E se stessero parlando di loro stessi, con quelle parole? Aiuto, ho bisogno dell’aiuto di qualcuno, ma non dev’essere una persona qualunque. Poteva essere la richiesta di uno di loro tre, che cercava aiuto per realizzare quel progetto, quel sogno, e necessitava di qualche compagno al suo fianco per completarlo. E non di un compagno qualunque.
 
«When I was younger, so much younger than today, I never needed anybody's help in any way - Quando ero più giovane, molto più giovane di oggi, non avevo bisogno dell'aiuto di nessuno, per niente».
Quanto potevano essere più giovani di così? Ben poco, se si trattava di anni, ma erano cambiati, tutti e tre, con la stessa rapidità con cui si succedevano le stagioni. E come potevano aver pensato di non aver bisogno dell’aiuto di nessuno?
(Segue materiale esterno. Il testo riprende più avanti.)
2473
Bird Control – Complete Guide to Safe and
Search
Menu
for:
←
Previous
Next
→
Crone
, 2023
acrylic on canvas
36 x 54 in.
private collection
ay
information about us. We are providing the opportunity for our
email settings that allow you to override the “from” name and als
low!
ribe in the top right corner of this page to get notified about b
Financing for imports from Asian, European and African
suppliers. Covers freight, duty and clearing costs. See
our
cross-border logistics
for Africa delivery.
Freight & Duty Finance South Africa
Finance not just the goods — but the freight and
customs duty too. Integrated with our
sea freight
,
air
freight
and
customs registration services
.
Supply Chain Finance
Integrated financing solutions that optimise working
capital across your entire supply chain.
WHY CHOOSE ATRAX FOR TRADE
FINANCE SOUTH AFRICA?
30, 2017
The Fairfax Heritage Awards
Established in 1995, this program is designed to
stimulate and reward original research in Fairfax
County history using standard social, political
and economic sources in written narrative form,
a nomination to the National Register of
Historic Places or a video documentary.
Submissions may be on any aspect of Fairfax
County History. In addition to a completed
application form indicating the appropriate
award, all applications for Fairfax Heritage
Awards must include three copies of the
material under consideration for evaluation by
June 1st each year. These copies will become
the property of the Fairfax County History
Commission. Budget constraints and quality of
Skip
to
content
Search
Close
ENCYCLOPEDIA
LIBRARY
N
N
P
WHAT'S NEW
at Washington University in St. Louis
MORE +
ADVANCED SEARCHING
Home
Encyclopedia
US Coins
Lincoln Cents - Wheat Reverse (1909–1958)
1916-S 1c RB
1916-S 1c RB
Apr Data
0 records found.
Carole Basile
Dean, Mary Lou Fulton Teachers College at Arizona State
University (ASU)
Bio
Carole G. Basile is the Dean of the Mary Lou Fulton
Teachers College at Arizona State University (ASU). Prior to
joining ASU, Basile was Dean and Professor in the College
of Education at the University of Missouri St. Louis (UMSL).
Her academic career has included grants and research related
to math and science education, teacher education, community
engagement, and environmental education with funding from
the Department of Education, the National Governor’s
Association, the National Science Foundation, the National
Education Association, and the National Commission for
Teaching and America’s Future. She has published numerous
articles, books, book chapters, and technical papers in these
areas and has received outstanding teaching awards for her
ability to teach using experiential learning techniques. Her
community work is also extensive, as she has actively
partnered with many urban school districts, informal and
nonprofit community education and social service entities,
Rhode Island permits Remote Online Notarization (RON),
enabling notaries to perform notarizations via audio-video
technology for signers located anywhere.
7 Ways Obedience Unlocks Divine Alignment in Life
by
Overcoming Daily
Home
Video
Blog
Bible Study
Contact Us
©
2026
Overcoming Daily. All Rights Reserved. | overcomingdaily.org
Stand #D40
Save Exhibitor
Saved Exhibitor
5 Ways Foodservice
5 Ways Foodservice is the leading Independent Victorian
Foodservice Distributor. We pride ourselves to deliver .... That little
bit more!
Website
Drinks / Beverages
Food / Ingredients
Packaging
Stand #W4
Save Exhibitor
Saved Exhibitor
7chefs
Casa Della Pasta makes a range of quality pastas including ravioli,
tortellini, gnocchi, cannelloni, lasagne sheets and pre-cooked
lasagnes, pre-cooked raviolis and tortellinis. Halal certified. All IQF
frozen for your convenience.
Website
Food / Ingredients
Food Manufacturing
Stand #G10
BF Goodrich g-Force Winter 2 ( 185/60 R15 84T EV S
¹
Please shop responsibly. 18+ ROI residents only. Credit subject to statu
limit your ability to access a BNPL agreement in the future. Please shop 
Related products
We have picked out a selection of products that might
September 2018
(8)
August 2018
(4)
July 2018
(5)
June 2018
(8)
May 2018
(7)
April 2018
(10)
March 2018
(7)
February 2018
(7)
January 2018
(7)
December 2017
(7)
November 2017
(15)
Forse, proseguendo sulle strade che non avevano deciso loro, senza osservare troppo il tragitto che stavano facendo, vivendo in una bolla di vetro senza farsi domande, avrebbero potuto pensare di non avere bisogno di alcun aiuto, di riuscire ad assopire le insicurezze che il tempo portava.
 
«But now these days are gone, I’m not so self assured, now I find I’ve changed my mind, I’ve opened up the doors  - Ma ora quei giorni sono passati, e non sono così sicuro di me. Ora scopro che ho cambiato le mie opinioni, ho aperto le porte. »
 
Giorni nuovi, vite nuove. Sebastian Joyce non avrebbe saputo definire con certezza quando e come aveva iniziato a capire che il suo posto nel mondo non lo avrebbe trovato, se non creando il proprio. Se non vedendolo attraverso l’arte, l’unica cosa che riuscisse a destarlo dalle incertezze che lo avevano sempre accompagnato. La sua chitarra, quella era la sua vera voce, quello strumento che quando maneggiava gli trasmetteva una sorta di eterna rassicurazione.
Niente era perfetto come le melodie che volteggiavano invisibili nell’aria, che si rincorrevano e infine fuggivano oltre le barriere di questa stanza, come presagi di un futuro ancora non definito, ma indubbiamente buono.

La voce di Rick riecheggiava potente nella stanza, i battiti del cuore acceleravano rapidi quanto la batteria di Marji, e Sebastian credette che avrebbero potuto continuare a quel modo per sempre.
Ma poi, quando il sole si tinse lentamente di rosso, gli strumenti vennero riposti con l’accuratezza con cui si saluta un vecchio amico destinati a rivedere presto, al quale per nulla al mondo si può rinunciare.

 
 
L’ennesimo giorno che ricordo con nitidezza, ma con quel leggero distacco, quasi impercettibile, di chi guarda da lontano un’altra storia, e non la propria. Quasi come se,  anziché rovistare nella mia mente in cerca di attimi trascorsi,  stessi leggendo la biografia di un amico lontano, e non la mia.
Ma devo farmi forza, rimettere i piedi per terra, adesso.
La campanella appena suonata mi riporta bruscamente alla realtà, e non posso continuare a vivere nel passato.